The durability of the event seems to strike her when she comes across his older brother, Roosevelt alumnus Cooper Colby, during the visit. Cooper is now a seventh-grade student at Lincoln Middle School.
Time passes. Pages turn. Plots thicken.
SIGN OF THE TIMES
Fiona Schweig isn’t clutching a book when Burton enters her home. And yet, she’s reading.
The first-grader is using a Kindle to scroll through a selection from the “Diary of a Wimpy Kid” series.
“I like it because it’s funny,” Schweig says of her digital book. “And there are funny drawings. They have big noses, and there are even some kindergartners who have beards and mustaches.”
For Burton, it’s a clear example of technology’s powerful influence — and something she hasn’t seen on nighttime reading check-in before.
Schweig’s mother, Jennifer Cowan, says the electronic reader makes it easy to provide a constant stream of options for a girl who loves to read. They frequently rent electronic books through the Santa Monica Public Library.

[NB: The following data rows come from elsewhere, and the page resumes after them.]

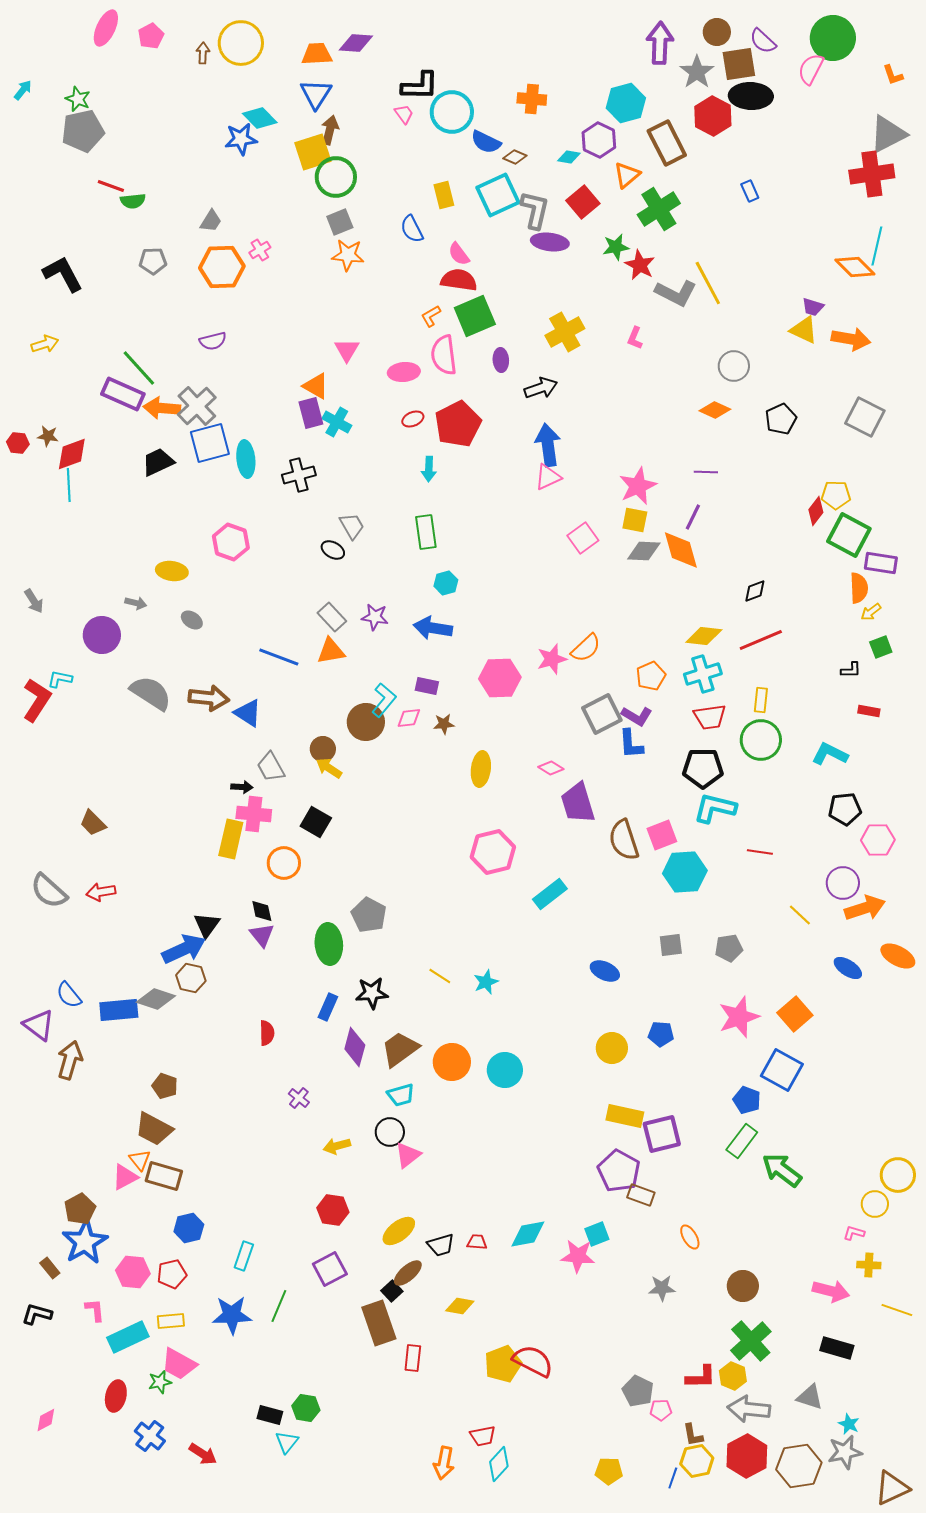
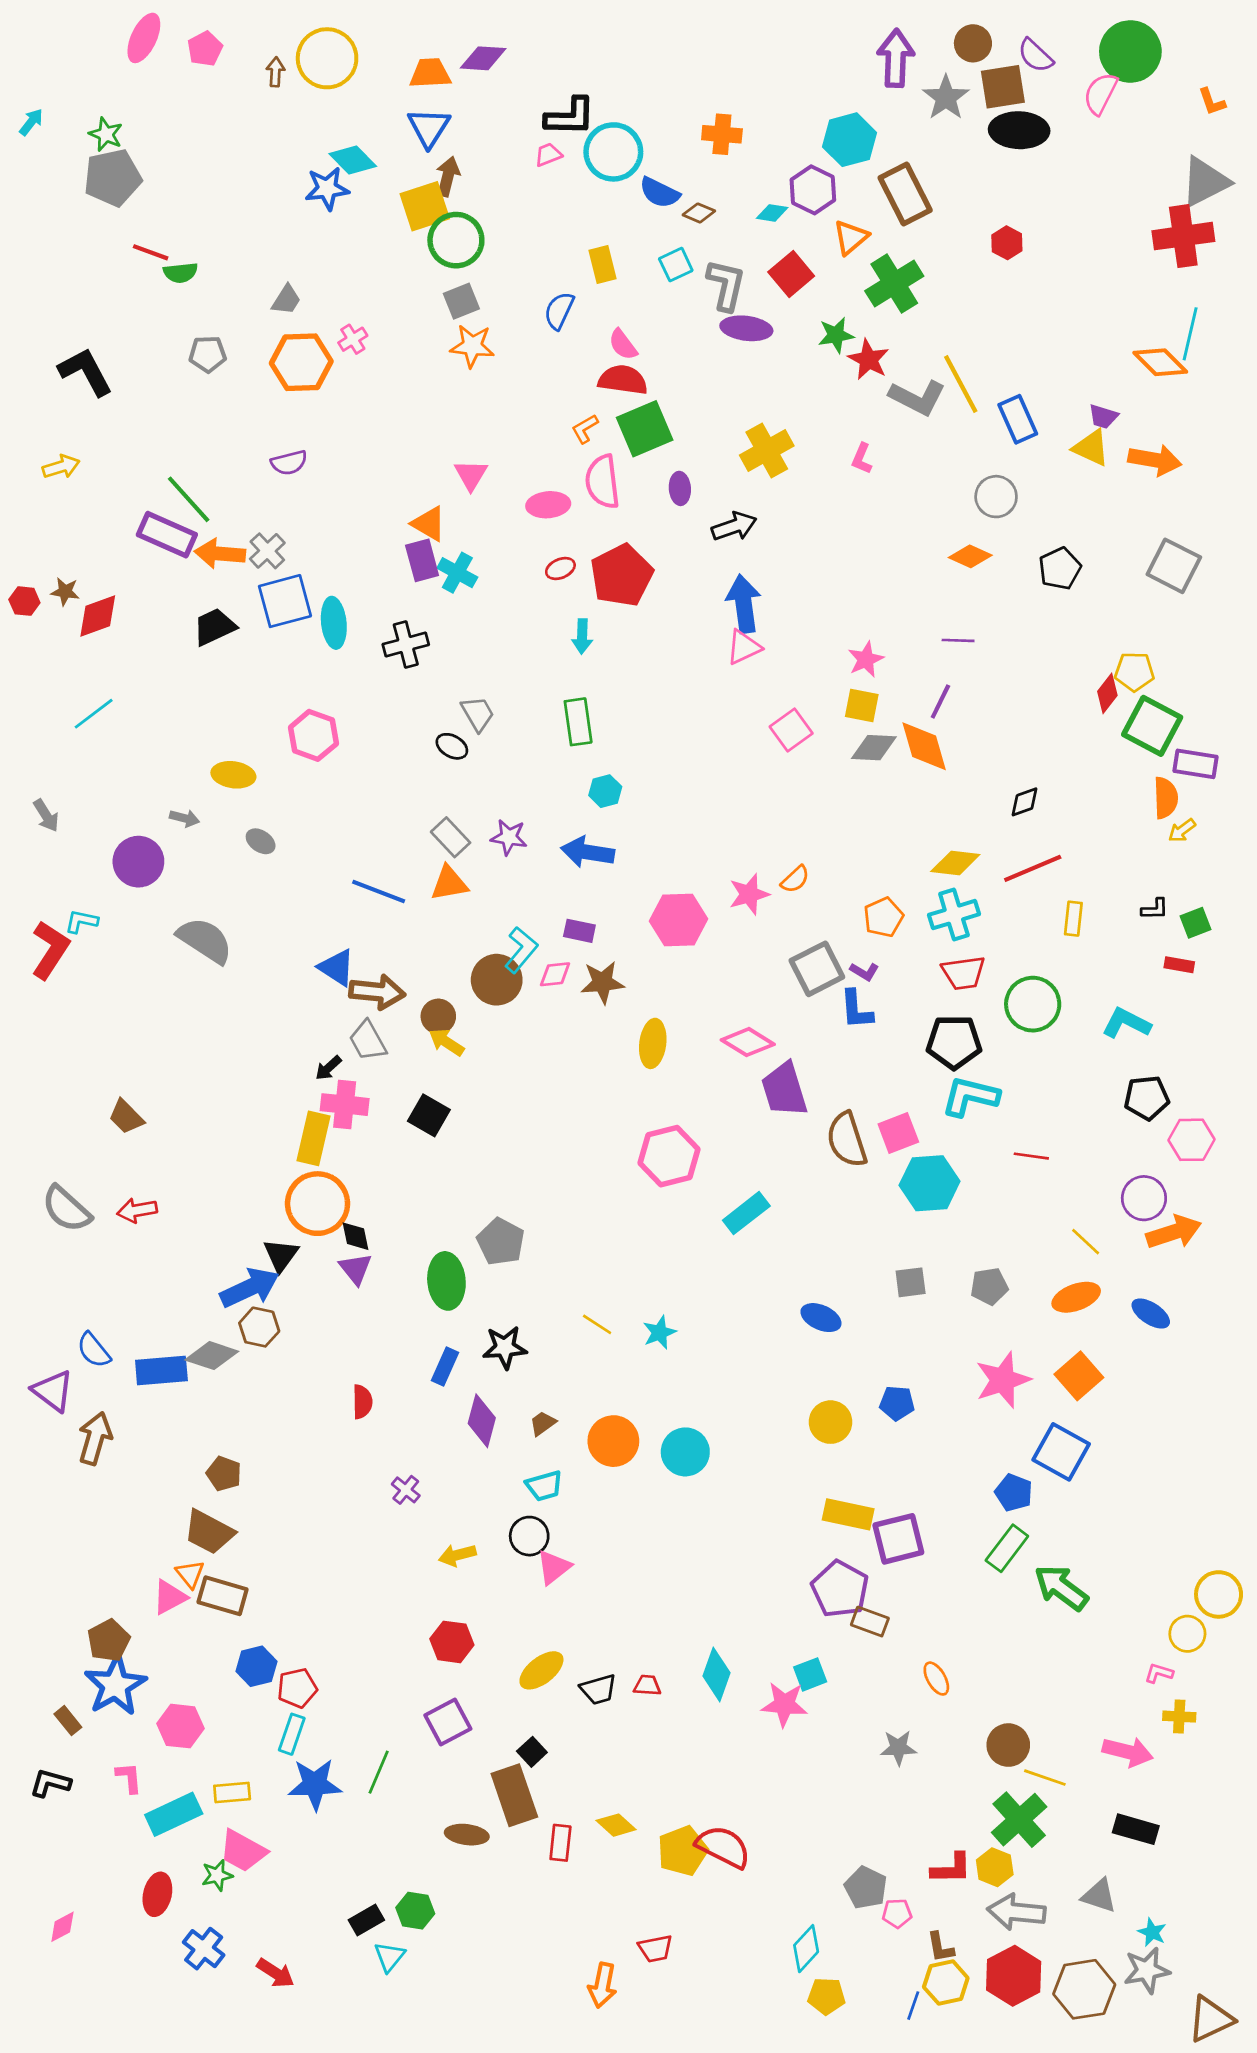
pink trapezoid: (404, 114) -> (548, 155), turned -75
red hexagon: (713, 116) -> (1007, 243), moved, size x0.6
blue rectangle: (750, 191) -> (1018, 419), moved, size x1.6
cyan square: (498, 195) -> (676, 265), size x0.6
blue semicircle: (412, 229) -> (559, 311), turned 52
gray cross: (197, 406) -> (267, 551), size x0.7
cyan line: (69, 485) -> (94, 714), moved, turned 56
pink star: (638, 486) -> (866, 659), size x0.7
green square: (881, 647) -> (1196, 923), moved
orange semicircle: (586, 648) -> (795, 879), size x0.7
brown arrow: (209, 698) -> (377, 992), moved
yellow rectangle: (761, 700) -> (1073, 919), moved
purple L-shape: (637, 716) -> (864, 972), size x0.7
brown star: (444, 724) -> (603, 982), size x1.5
pink diamond: (551, 768) -> (748, 1042), size x1.5
black arrow: (242, 787) -> (328, 1068), turned 135
orange circle: (284, 863) -> (318, 1204), moved, size x1.4
orange ellipse: (898, 956) -> (1076, 1297), moved, turned -48
brown trapezoid: (400, 1049) -> (543, 1423), size x0.5
cyan diamond: (528, 1234) -> (717, 1674), turned -60
cyan rectangle: (244, 1256) -> (292, 1734), moved
brown ellipse: (408, 1273) -> (467, 1835), moved, turned 48
red pentagon: (172, 1274) -> (297, 1688), moved
yellow diamond: (460, 1306) -> (616, 1825), moved, turned 32
yellow line: (897, 1310) -> (1045, 1778), moved
black rectangle: (270, 1415) -> (366, 1920), turned -45
cyan diamond: (499, 1464) -> (806, 1949), moved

“She goes through them so quickly,” Cowan says.
Back on the road, Burton notes that technology can be extremely beneficial in educational settings. She says many Roosevelt students use Lexia, a computer-based learning tool, although she knows many of them also use screens for entertainment.
“I’m not always there at night to see what they’re doing,” the principal says, “but I know they’re psyched about reading.”
Schweig provides a slice of evidence.
“It helps you learn,” she says. “It helps your brain. It makes you smarter.”